* **EXERCISE BRIEF**
Where a line below includes the word "Колонный", copy that line.

* **DATA EXTRACT**
◇ ◇ ◇ ◇ ◇

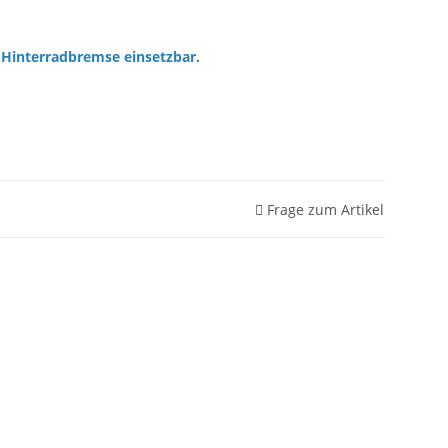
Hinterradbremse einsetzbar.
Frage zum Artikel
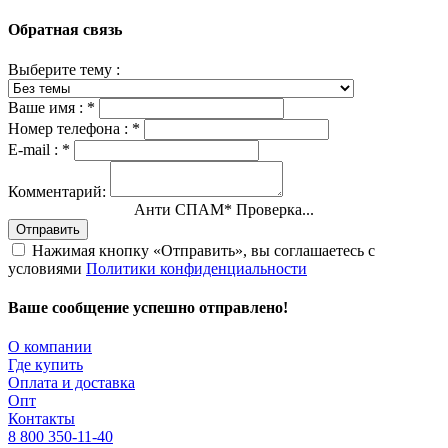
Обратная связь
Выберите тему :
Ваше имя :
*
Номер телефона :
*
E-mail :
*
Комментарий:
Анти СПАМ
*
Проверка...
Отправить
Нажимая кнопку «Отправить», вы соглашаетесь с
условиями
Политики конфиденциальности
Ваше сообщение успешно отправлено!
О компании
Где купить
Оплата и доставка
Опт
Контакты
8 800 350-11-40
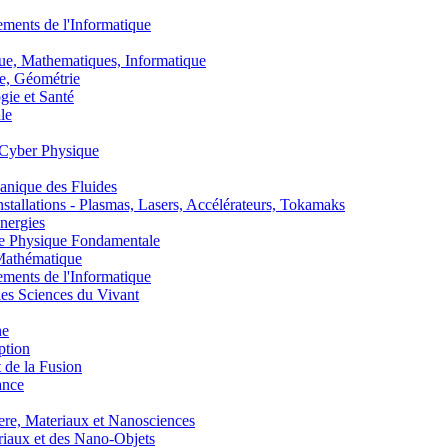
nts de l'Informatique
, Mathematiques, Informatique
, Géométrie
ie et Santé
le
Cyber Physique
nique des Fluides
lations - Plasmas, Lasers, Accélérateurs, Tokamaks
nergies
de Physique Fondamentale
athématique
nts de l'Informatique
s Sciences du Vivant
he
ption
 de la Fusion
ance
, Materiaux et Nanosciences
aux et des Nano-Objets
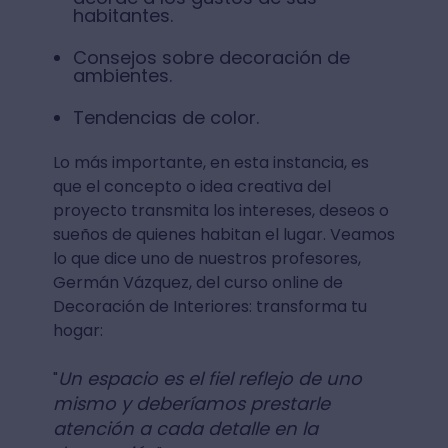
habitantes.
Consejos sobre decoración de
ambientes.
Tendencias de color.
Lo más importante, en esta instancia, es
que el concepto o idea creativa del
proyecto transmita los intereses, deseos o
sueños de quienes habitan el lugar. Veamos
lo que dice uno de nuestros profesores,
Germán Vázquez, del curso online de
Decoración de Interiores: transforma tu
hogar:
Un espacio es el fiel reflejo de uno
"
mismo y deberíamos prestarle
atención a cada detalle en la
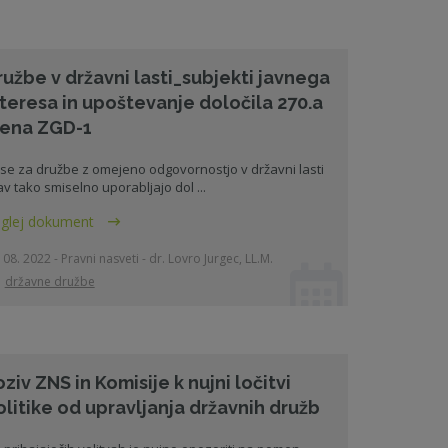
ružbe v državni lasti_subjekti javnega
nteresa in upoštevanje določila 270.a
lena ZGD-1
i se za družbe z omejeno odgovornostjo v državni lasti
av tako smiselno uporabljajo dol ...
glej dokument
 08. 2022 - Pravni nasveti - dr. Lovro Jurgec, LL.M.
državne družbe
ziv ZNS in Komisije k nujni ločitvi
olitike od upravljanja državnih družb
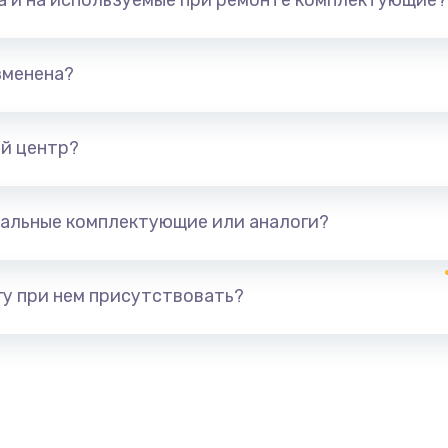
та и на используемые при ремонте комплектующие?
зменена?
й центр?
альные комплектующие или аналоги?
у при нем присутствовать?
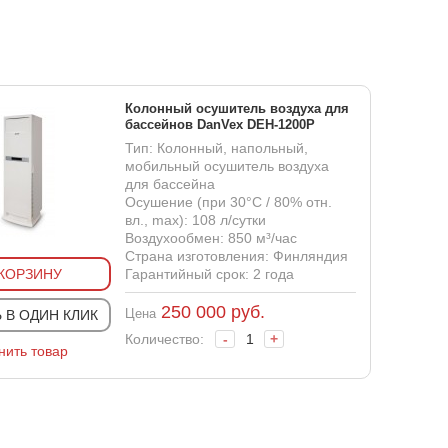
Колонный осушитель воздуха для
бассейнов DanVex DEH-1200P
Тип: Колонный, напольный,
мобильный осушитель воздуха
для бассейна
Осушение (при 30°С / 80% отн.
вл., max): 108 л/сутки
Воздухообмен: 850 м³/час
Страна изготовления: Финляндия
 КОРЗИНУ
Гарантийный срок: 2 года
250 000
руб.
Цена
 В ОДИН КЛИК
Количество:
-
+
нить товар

◇ ◇ ◇ ◇ ◇

* **ANSWER BELOW**
Колонный осушитель воздуха для
Тип: Колонный, напольный,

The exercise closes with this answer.